## WHAT TO DO
An exact, complete copy of the data is all that is needed.

## THE RECORDS
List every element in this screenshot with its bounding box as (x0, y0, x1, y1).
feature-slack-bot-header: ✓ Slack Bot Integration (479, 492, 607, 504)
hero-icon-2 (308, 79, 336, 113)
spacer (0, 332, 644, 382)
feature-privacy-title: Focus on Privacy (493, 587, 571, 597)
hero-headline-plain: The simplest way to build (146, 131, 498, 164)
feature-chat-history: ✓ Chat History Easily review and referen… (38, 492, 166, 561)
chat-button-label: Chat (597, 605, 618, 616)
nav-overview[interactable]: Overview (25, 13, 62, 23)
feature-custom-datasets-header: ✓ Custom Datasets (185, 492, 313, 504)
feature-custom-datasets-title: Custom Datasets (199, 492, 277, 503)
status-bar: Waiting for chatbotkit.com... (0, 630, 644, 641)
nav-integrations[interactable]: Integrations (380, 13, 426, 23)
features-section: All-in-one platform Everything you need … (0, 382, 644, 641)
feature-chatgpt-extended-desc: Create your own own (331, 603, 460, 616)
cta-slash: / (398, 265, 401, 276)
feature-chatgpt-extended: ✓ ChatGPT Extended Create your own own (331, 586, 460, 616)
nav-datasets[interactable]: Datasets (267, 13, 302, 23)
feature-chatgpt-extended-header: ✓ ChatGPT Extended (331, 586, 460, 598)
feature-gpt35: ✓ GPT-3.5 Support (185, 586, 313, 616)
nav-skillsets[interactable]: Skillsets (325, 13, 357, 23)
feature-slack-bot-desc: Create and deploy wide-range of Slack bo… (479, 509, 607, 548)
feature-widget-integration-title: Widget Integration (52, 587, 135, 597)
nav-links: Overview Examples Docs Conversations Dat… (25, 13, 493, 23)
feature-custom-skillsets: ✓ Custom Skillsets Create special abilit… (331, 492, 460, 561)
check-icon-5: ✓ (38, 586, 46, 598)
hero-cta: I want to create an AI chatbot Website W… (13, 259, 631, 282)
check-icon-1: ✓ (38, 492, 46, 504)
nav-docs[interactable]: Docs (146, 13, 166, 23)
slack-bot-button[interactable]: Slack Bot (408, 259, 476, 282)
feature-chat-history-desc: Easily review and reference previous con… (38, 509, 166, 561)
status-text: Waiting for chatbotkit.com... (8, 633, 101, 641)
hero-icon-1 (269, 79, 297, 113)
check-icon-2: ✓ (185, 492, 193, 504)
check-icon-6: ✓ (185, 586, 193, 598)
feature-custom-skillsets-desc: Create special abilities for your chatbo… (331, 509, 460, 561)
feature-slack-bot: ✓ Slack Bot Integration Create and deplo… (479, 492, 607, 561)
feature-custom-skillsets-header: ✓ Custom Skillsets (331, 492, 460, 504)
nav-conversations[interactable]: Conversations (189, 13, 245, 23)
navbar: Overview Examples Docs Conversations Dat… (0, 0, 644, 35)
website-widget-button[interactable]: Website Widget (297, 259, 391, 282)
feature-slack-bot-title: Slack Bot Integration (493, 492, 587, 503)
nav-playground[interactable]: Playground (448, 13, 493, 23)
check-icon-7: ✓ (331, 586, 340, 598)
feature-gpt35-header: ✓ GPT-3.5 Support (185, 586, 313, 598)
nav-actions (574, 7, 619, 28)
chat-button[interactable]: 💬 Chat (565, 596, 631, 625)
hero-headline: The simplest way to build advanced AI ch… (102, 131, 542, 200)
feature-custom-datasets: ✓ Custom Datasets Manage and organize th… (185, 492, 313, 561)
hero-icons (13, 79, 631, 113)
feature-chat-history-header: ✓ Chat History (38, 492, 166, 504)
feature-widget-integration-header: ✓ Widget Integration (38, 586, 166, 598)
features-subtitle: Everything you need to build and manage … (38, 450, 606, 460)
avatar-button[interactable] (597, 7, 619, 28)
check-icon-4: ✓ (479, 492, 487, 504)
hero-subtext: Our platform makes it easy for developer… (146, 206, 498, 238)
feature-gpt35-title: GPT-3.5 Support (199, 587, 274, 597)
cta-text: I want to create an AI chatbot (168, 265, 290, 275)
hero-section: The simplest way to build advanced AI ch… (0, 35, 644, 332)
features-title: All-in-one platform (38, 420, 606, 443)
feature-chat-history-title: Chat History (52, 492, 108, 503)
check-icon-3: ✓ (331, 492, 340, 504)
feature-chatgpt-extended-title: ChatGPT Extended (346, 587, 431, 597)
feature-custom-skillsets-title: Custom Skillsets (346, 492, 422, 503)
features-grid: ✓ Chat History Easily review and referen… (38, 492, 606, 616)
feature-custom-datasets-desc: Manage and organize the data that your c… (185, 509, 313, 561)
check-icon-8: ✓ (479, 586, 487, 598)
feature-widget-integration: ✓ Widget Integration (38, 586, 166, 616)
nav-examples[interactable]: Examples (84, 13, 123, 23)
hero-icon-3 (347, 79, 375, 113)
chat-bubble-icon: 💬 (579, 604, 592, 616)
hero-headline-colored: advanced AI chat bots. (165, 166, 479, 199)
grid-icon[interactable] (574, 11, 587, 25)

## RESPONSE BOX
List every element in this screenshot with its bounding box as (x0, y0, x1, y1).
feature-slack-bot-header: ✓ Slack Bot Integration (479, 492, 607, 504)
hero-icon-2 (308, 79, 336, 113)
spacer (0, 332, 644, 382)
feature-privacy-title: Focus on Privacy (493, 587, 571, 597)
hero-headline-plain: The simplest way to build (146, 131, 498, 164)
feature-chat-history: ✓ Chat History Easily review and referen… (38, 492, 166, 561)
chat-button-label: Chat (597, 605, 618, 616)
nav-overview[interactable]: Overview (25, 13, 62, 23)
feature-custom-datasets-header: ✓ Custom Datasets (185, 492, 313, 504)
feature-custom-datasets-title: Custom Datasets (199, 492, 277, 503)
status-bar: Waiting for chatbotkit.com... (0, 630, 644, 641)
nav-integrations[interactable]: Integrations (380, 13, 426, 23)
features-section: All-in-one platform Everything you need … (0, 382, 644, 641)
feature-chatgpt-extended-desc: Create your own own (331, 603, 460, 616)
cta-slash: / (398, 265, 401, 276)
feature-chatgpt-extended: ✓ ChatGPT Extended Create your own own (331, 586, 460, 616)
nav-datasets[interactable]: Datasets (267, 13, 302, 23)
feature-chatgpt-extended-header: ✓ ChatGPT Extended (331, 586, 460, 598)
feature-gpt35: ✓ GPT-3.5 Support (185, 586, 313, 616)
nav-skillsets[interactable]: Skillsets (325, 13, 357, 23)
feature-slack-bot-desc: Create and deploy wide-range of Slack bo… (479, 509, 607, 548)
feature-widget-integration-title: Widget Integration (52, 587, 135, 597)
nav-links: Overview Examples Docs Conversations Dat… (25, 13, 493, 23)
feature-custom-skillsets: ✓ Custom Skillsets Create special abilit… (331, 492, 460, 561)
check-icon-5: ✓ (38, 586, 46, 598)
hero-cta: I want to create an AI chatbot Website W… (13, 259, 631, 282)
check-icon-1: ✓ (38, 492, 46, 504)
nav-docs[interactable]: Docs (146, 13, 166, 23)
slack-bot-button[interactable]: Slack Bot (408, 259, 476, 282)
feature-chat-history-desc: Easily review and reference previous con… (38, 509, 166, 561)
status-text: Waiting for chatbotkit.com... (8, 633, 101, 641)
hero-icon-1 (269, 79, 297, 113)
check-icon-2: ✓ (185, 492, 193, 504)
check-icon-6: ✓ (185, 586, 193, 598)
feature-custom-skillsets-desc: Create special abilities for your chatbo… (331, 509, 460, 561)
feature-slack-bot: ✓ Slack Bot Integration Create and deplo… (479, 492, 607, 561)
feature-custom-skillsets-header: ✓ Custom Skillsets (331, 492, 460, 504)
nav-conversations[interactable]: Conversations (189, 13, 245, 23)
navbar: Overview Examples Docs Conversations Dat… (0, 0, 644, 35)
website-widget-button[interactable]: Website Widget (297, 259, 391, 282)
feature-slack-bot-title: Slack Bot Integration (493, 492, 587, 503)
nav-playground[interactable]: Playground (448, 13, 493, 23)
check-icon-7: ✓ (331, 586, 340, 598)
feature-gpt35-header: ✓ GPT-3.5 Support (185, 586, 313, 598)
nav-actions (574, 7, 619, 28)
chat-button[interactable]: 💬 Chat (565, 596, 631, 625)
hero-headline: The simplest way to build advanced AI ch… (102, 131, 542, 200)
feature-custom-datasets: ✓ Custom Datasets Manage and organize th… (185, 492, 313, 561)
hero-icons (13, 79, 631, 113)
feature-chat-history-header: ✓ Chat History (38, 492, 166, 504)
feature-widget-integration-header: ✓ Widget Integration (38, 586, 166, 598)
features-subtitle: Everything you need to build and manage … (38, 450, 606, 460)
avatar-button[interactable] (597, 7, 619, 28)
check-icon-4: ✓ (479, 492, 487, 504)
hero-subtext: Our platform makes it easy for developer… (146, 206, 498, 238)
feature-gpt35-title: GPT-3.5 Support (199, 587, 274, 597)
cta-text: I want to create an AI chatbot (168, 265, 290, 275)
hero-section: The simplest way to build advanced AI ch… (0, 35, 644, 332)
features-title: All-in-one platform (38, 420, 606, 443)
feature-chat-history-title: Chat History (52, 492, 108, 503)
check-icon-3: ✓ (331, 492, 340, 504)
feature-chatgpt-extended-title: ChatGPT Extended (346, 587, 431, 597)
feature-custom-skillsets-title: Custom Skillsets (346, 492, 422, 503)
features-grid: ✓ Chat History Easily review and referen… (38, 492, 606, 616)
feature-custom-datasets-desc: Manage and organize the data that your c… (185, 509, 313, 561)
check-icon-8: ✓ (479, 586, 487, 598)
feature-widget-integration: ✓ Widget Integration (38, 586, 166, 616)
nav-examples[interactable]: Examples (84, 13, 123, 23)
hero-icon-3 (347, 79, 375, 113)
chat-bubble-icon: 💬 (579, 604, 592, 616)
hero-headline-colored: advanced AI chat bots. (165, 166, 479, 199)
grid-icon[interactable] (574, 11, 587, 25)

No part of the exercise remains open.